スープフェルメールに思いを馳せた、マスタードのスープ

旅人林綾野(キュレイター/アートキッチン代表)

「すばらしい画家も、私たちと同じように生きる、ひとりの人間」

フェルメールと聞けば、多くの人が「真珠の耳飾りの少女」や「牛乳を注ぐ女」などの絵を思い浮かべるだろう。興味のある人は、一七世紀の豊かなオランダに生き、多くの子どもを持った画家だ、などと思うかもしれない。しかし、フェルメールがどんなものを食べていたか、想像しうる人はいるだろうか。

林綾野さんは、フェルメールの暮らした街を歩き、食事や生活の手がかりを集めることで、画家の後ろ姿を見いだそうと試みた。
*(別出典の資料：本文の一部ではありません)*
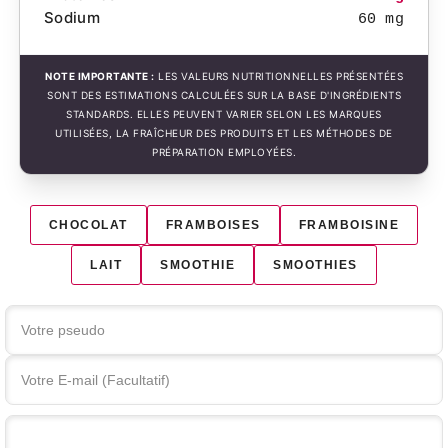
Sodium
60 mg
NOTE IMPORTANTE :
LES VALEURS NUTRITIONNELLES PRÉSENTÉES
SONT DES ESTIMATIONS CALCULÉES SUR LA BASE D'INGRÉDIENTS
STANDARDS. ELLES PEUVENT VARIER SELON LES MARQUES
UTILISÉES, LA FRAÎCHEUR DES PRODUITS ET LES MÉTHODES DE
PRÉPARATION EMPLOYÉES.
CHOCOLAT
FRAMBOISES
FRAMBOISINE
LAIT
SMOOTHIE
SMOOTHIES
Votre commentaire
そんな旅で出会ったマスタードのスープが、とても印象深いという。

季節は、からりと乾いた夏。

オランダらしい食べ物を求めて、訪れたカフェだ。冬に旅をしていれば、コーヒーの代わりにスープを飲むことは珍しくない。しかし、いくら土地らしいとはいえ、暑い季節の昼間にスープをとるのは気が進まなかった。

そこに運ばれてきたのは、ヨーロッパらしい白磁器のボウル。黄色いポタージュのような見た目だが、ひとさじを口に運んで驚く。クリームにマスタードが混ざり合ったスープは、ほどよい酸味がとてもさわやかだ。画家の調査で歩きまわった疲れが、すっと癒やされるように感じられた。
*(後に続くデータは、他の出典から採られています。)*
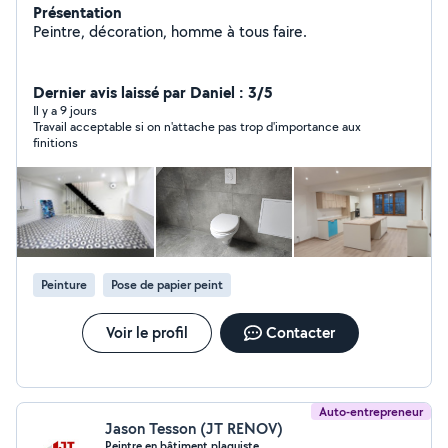
Présentation
Peintre, décoration, homme à tous faire.
Dernier avis laissé par Daniel : 3/5
Il y a 9 jours
Travail acceptable si on n'attache pas trop d'importance aux
finitions
Peinture
Pose de papier peint
Voir le profil
Contacter
Auto-entrepreneur
Jason Tesson (JT RENOV)
Peintre en bâtiment plaquiste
マスタードは、オランダではよく使われる食材のひとつだという。もちろん一七世紀にも存在していた。小麦粉、バター、生クリーム、塩こしょう、そしてマスタード。日本人にとって身近なレシピではないけれど、奇をてらった素材でも味つけでもないそのスープに、林さんはすっかり心を奪われた。

スープを通じて、
フェルメールという人間に出会う

食を通じて画家の横顔を見つめていく作業は、途方もないけれど楽しい。

たとえばゴッホは、生涯を通じて多くの手紙を残した。けれど食べものについての記述は少なく、かえって執着のなさが伝わってくる。かたやロートレックは、裕福な貴族の家庭に育った美食家だ。ちりぢりに残されたヒントを追いかけて、画家の暮らしや考え方、ものの見方に思いをめぐらせ、その芸術作品へと収束させていく。

フェルメールが生きた時代のオランダでは、食事は手づかみでとるのが基本だった。つまり、あれほど繊細な光の美しい絵を描いているのに、食事どきのフェルメールは、手をぎらぎらに汚していたことになる。食べものと絵の具の油にまみれて、彼の手はいつも光っていたのだろう。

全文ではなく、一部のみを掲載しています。